Esse tipo de situação geralmente não acontece porque o time é incapaz ou porque são preguiçosas. Mas porque, na ausência de um sistema que substitua sua presença, qualquer decisão que fuja do roteiro imediato, volta para você.
Isso não é um problema de confiança, é um problema de arquitetura estratégica.
O que acontece quando o fundador é o nó central
Uma pesquisa do Gallup revelou que apenas 28% dos profissionais que trabalham de forma distribuída sentem conexão real com a missão da empresa. Sete em cada dez pessoas sentem estar fazendo seu trabalho sem entender direito para onde o barco está indo. Sem essa clareza, toda decisão que depende de julgamento fica esperando você.
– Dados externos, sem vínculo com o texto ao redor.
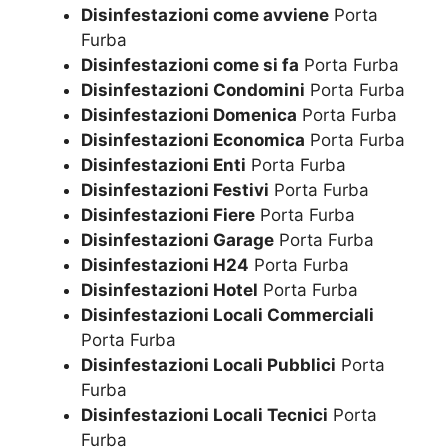
Disinfestazioni come avviene
Porta
Furba
Disinfestazioni come si fa
Porta Furba
Disinfestazioni Condomini
Porta Furba
Disinfestazioni Domenica
Porta Furba
Disinfestazioni Economica
Porta Furba
Disinfestazioni Enti
Porta Furba
Disinfestazioni Festivi
Porta Furba
Disinfestazioni Fiere
Porta Furba
Disinfestazioni Garage
Porta Furba
Disinfestazioni H24
Porta Furba
Disinfestazioni Hotel
Porta Furba
Disinfestazioni Locali Commerciali
Porta Furba
Disinfestazioni Locali Pubblici
Porta
Furba
Disinfestazioni Locali Tecnici
Porta
Furba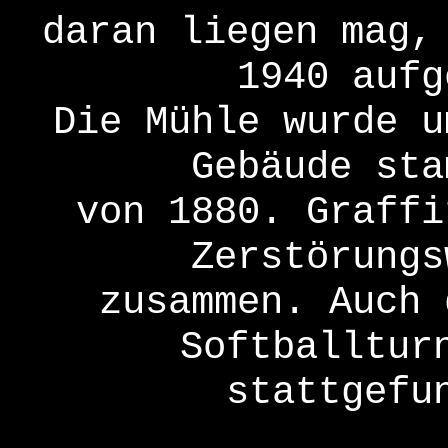
daran liegen mag,
1940 aufg
Die Mühle wurde u
Gebäude sta
von 1880. Graffi
Zerstörungs
zusammen. Auch 
Softballtur
stattgefu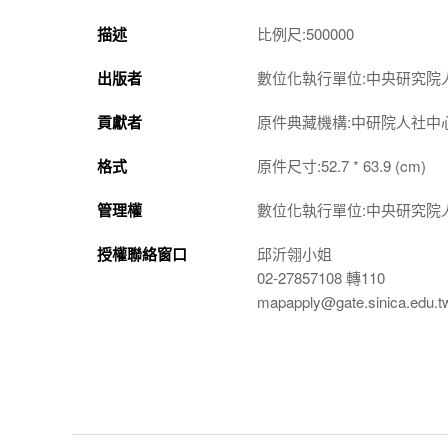
描述
比例尺:500000
出版者
數位化執行單位:中央研究院
貢獻者
原件典藏機構:中研院人社中
格式
原件尺寸:52.7 * 63.9 (cm)
管理權
數位化執行單位:中央研究院
授權聯絡窗口
邱沂翎小姐
02-27857108 轉110
mapapply@gate.sinica.edu.t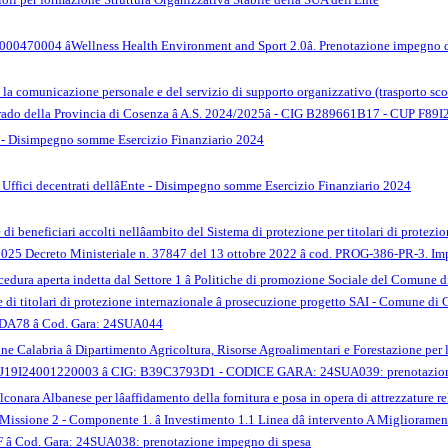
470004 âWellness Health Environment and Sport 2.0â. Prenotazione impegno d
e la comunicazione personale e del servizio di supporto organizzativo (trasporto scol
o grado della Provincia di Cosenza â A.S. 2024/2025â - CIG B289661B17 - CUP F
a - Disimpegno somme Esercizio Finanziario 2024
i e Uffici decentrati dellâEnte - Disimpegno somme Esercizio Finanziario 2024
 di beneficiari accolti nellâambito del Sistema di protezione per titolari di protez
3â2025 Decreto Ministeriale n. 37847 del 13 ottobre 2022 â cod. PROG-386-PR-3
ura aperta indetta dal Settore 1 â Politiche di promozione Sociale del Comune di C
ore di titolari di protezione internazionale â prosecuzione progetto SAI - Comu
78 â Cod. Gara: 24SUA044
e Calabria â Dipartimento Agricoltura, Risorse Agroalimentari e Forestazione per lâ
UP: J19I24001220003 â CIG: B39C3793D1 - CODICE GARA: 24SUA039: prenotazio
nara Albanese per lâaffidamento della fornitura e posa in opera di attrezzature rel
â Missione 2 - Componente 1. â Investimento 1.1 Linea dâ intervento A Miglioramen
 Cod. Gara: 24SUA038: prenotazione impegno di spesa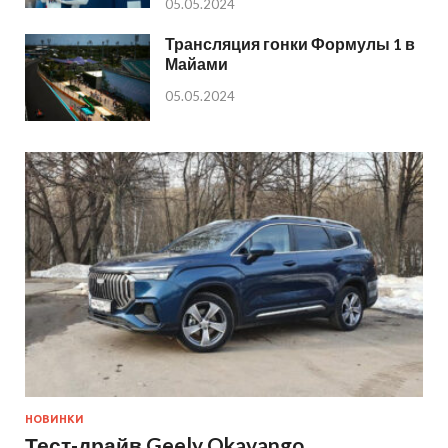
05.05.2024
Трансляция гонки Формулы 1 в
Майами
05.05.2024
НОВИНКИ
Тест-драйв Geely Okavango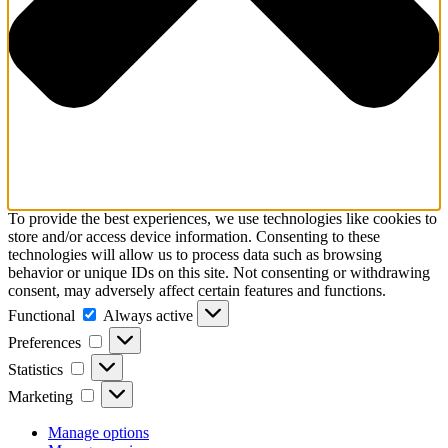
To provide the best experiences, we use technologies like cookies to
store and/or access device information. Consenting to these
technologies will allow us to process data such as browsing
behavior or unique IDs on this site. Not consenting or withdrawing
consent, may adversely affect certain features and functions.
Functional
Functional
Always active
Preferences
Preferences
Statistics
Statistics
Marketing
Marketing
Manage options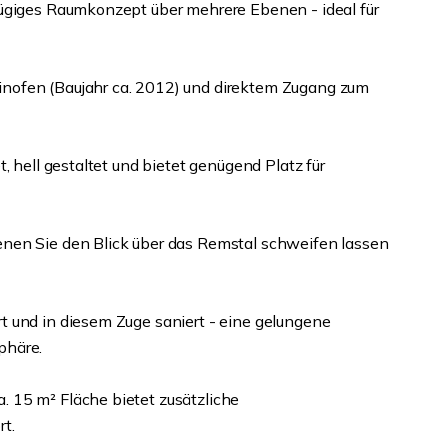
zügiges Raumkonzept über mehrere Ebenen - ideal für
nofen (Baujahr ca. 2012) und direktem Zugang zum
, hell gestaltet und bietet genügend Platz für
nen Sie den Blick über das Remstal schweifen lassen
 und in diesem Zuge saniert - eine gelungene
phäre.
 15 m² Fläche bietet zusätzliche
t.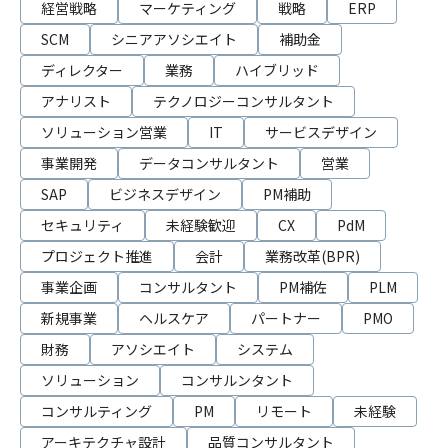
経営戦略
マーケティング
戦略
ERP
SCM
シニアアソシエイト
補助金
ディレクター
業務
ハイブリッド
アナリスト
テクノロジーコンサルタント
ソリューション営業
IT
サービスデザイン
事業開発
データコンサルタント
営業
SAP
ビジネスデザイン
PM補助
セキュリティ
未経験歓迎
CX
PdM
プロジェクト推進
会計
業務改革(BPR)
事業企画
コンサルタント
PM補佐
PLM
新規事業
ヘルスケア
パートナー
PMO
財務
アソシエイト
システム
ソリューション
コンサルンタント
コンサルティング
PM
リモート
未経験
アーキテクチャ設計
品質コンサルタント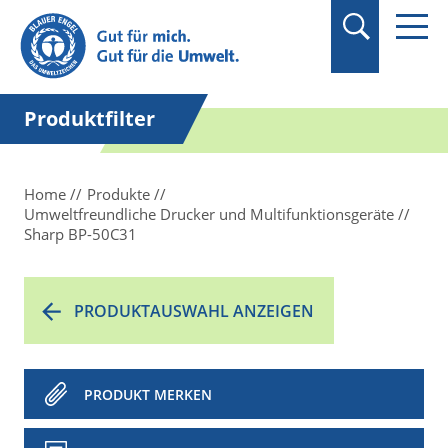
Suchbegriff in
Anführungszeichen
setzen.
Produktfilter
Home
Produkte
Umweltfreundliche Drucker und Multifunktionsgeräte
Sharp BP-50C31
PRODUKTAUSWAHL ANZEIGEN
PRODUKT MERKEN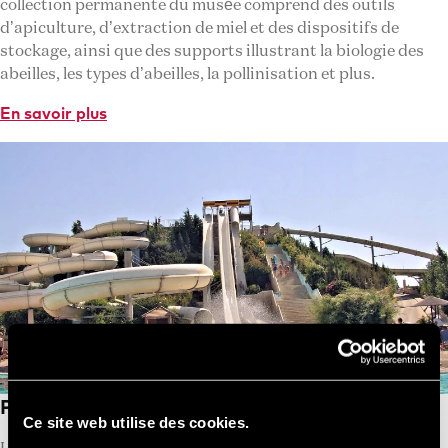
collection permanente du musée comprend des outils
d’apiculture, d’extraction de miel et des dispositifs de
stockage, ainsi que des supports illustrant la biologie des
abeilles, les types d’abeilles, la pollinisation et plus.
En savoir plus
Parc Aquatique
Ce site web utilise des cookies.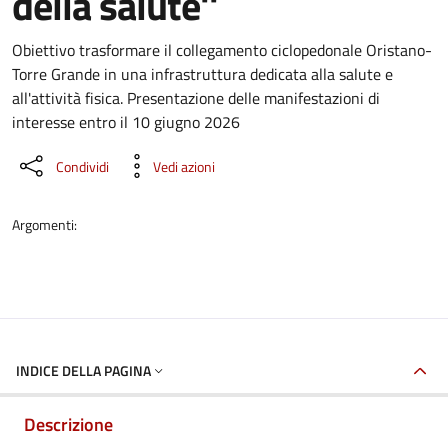
della salute''
Dettaglio del documento
Obiettivo trasformare il collegamento ciclopedonale Oristano-
Torre Grande in una infrastruttura dedicata alla salute e
all'attività fisica. Presentazione delle manifestazioni di
interesse entro il 10 giugno 2026
Condividi
Vedi azioni
Argomenti:
INDICE DELLA PAGINA
Descrizione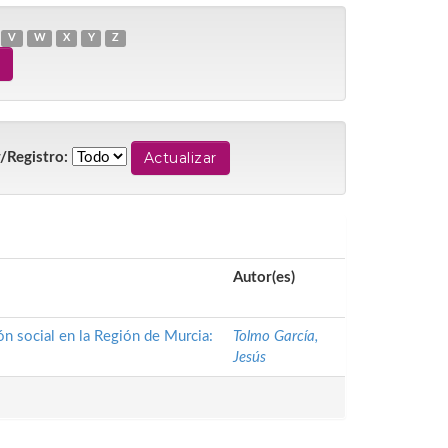
V
W
X
Y
Z
/Registro:
Autor(es)
ón social en la Región de Murcia:
Tolmo García,
Jesús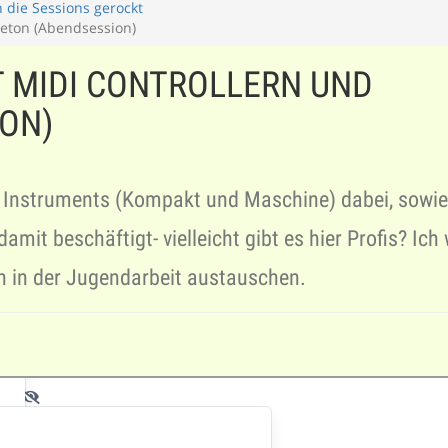
 die Sessions gerockt
leton (Abendsession)
 MIDI CONTROLLERN UND
ON)
e Instruments (Kompakt und Maschine) dabei, sowie
amit beschäftigt- vielleicht gibt es hier Profis? Ich
 in der Jugendarbeit austauschen.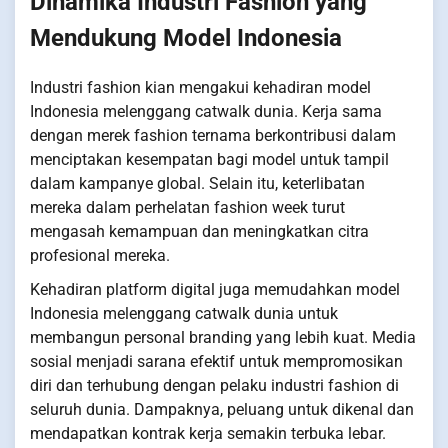
Dinamika Industri Fashion yang
Mendukung Model Indonesia
Industri fashion kian mengakui kehadiran model
Indonesia melenggang catwalk dunia. Kerja sama
dengan merek fashion ternama berkontribusi dalam
menciptakan kesempatan bagi model untuk tampil
dalam kampanye global. Selain itu, keterlibatan
mereka dalam perhelatan fashion week turut
mengasah kemampuan dan meningkatkan citra
profesional mereka.
Kehadiran platform digital juga memudahkan model
Indonesia melenggang catwalk dunia untuk
membangun personal branding yang lebih kuat. Media
sosial menjadi sarana efektif untuk mempromosikan
diri dan terhubung dengan pelaku industri fashion di
seluruh dunia. Dampaknya, peluang untuk dikenal dan
mendapatkan kontrak kerja semakin terbuka lebar.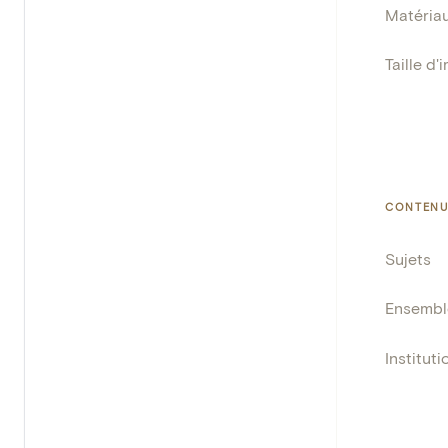
Matéria
Taille d'
CONTENU
Sujets
Ensembl
Instituti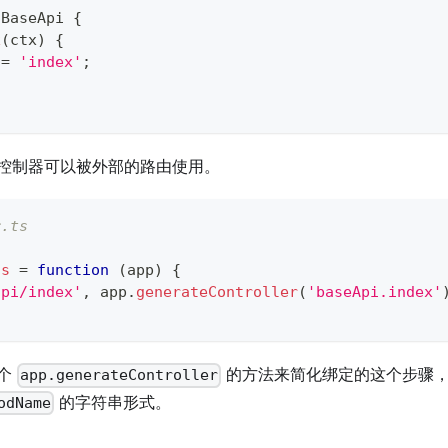
BaseApi
{
x
(
ctx
)
{
 
=
'index'
;
控制器可以被外部的路由使用。
r.ts
ts
=
function
(
app
)
{
api/index'
,
 app
.
generateController
(
'baseApi.index'
一个
的方法来简化绑定的这个步骤
app.generateController
的字符串形式。
odName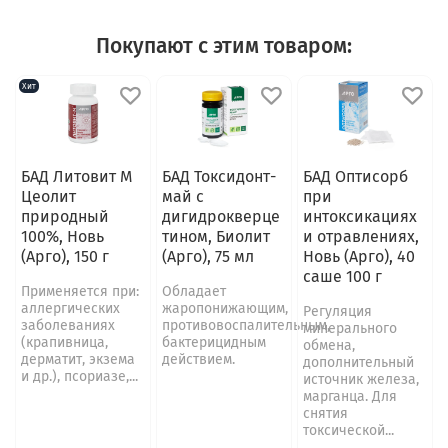
Покупают с этим товаром:
Хит
БАД Литовит М
БАД Токсидонт-
БАД Оптисорб
Цеолит
май с
при
природный
дигидрокверце
интоксикациях
100%, Новь
тином, Биолит
и отравлениях,
(Арго), 150 г
(Арго), 75 мл
Новь (Арго), 40
саше 100 г
Применяется при:
Обладает
аллергических
жаропонижающим,
Регуляция
заболеваниях
противовоспалительным,
минерального
(крапивница,
бактерицидным
обмена,
дерматит, экзема
действием.
дополнительный
и др.), псориазе,...
источник железа,
марганца. Для
снятия
токсической...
Ese problema não é raro, pelo contrário, é normal em empresas que cresceram com o fundador no centro de tudo. No começo, fazia sentido: você era quem sabia o que precisava ser feito, como fazer e por quê. O negócio era uma extensão do seu cérebro.
Mas chega um ponto em que esse modelo para de funcionar, o negócio cresce, o time cresce, as demandas crescem, e você continua sendo o nó central de uma rede que ficou grande demais para uma só pessoa segurar. Sair do operacional não é uma questão de delegar tarefas. É uma questão de transferir cultura.
O que o GitLab ensina sobre escala sem presença
O GitLab tem mais de 2.000 funcionários em 65 países, sem escritório central, sem a possibilidade de o CEO aparecer no corredor para resolver o que está emperrado. E ainda assim a empresa foi a público em 2021 valendo mais de 11 bilhões de dólares.
O Gitlab construiu documento público, acessível a qualquer pessoa da empresa, que responde as perguntas que mais travam times: como tomamos decisões, como nos comunicamos, o que é esperado de cada um, o que valorizamos de verdade.
A premissa do CEO é direta: se não está escrito, não existe. Percebe como não é nenhuma tecnologia de outro mundo? É apenas uma boa estratégia aplicada de forma prática e fácil!
A diferença entre cultura declarada e cultura que funciona
Cultura não é o que está no slide da reunião de abertura do ano, é o que acontece quando ninguém está olhando. É como seu time trata um cliente difícil sem você por perto, ou como uma decisão é tomada quando o prazo aperta e você não está disponível.
Empresas que escalam de forma sustentável não têm líderes onipresentes, elas têm sistemas que carregam os valores do líder mesmo quando ele não está na sala. Isso não se constrói com treinamentos pontuais nem com reuniões de alinhamento que somem da memória de todos em dois dias.
Constrói-se com clareza registrada: processos documentados, expectativas explícitas, rituais que criam identidade coletiva. É trabalho de arquitetura, como se fosse a construção de um prédio, começando pelo projeto e depois subindo andar por andar.
Por onde começar
Uma pergunta concreta para levar dessa leitura: se você sumisse por duas semanas, quais decisões sua equipe tomaria com confiança e quais ficariam paradas esperando seu retorno?
A resposta dessa pergunta é o primeiro mapa para você agir. Ela mostra exatamente onde sua empresa ainda depende de você para funcionar, e onde o próximo passo para delegar com controle precisa começar.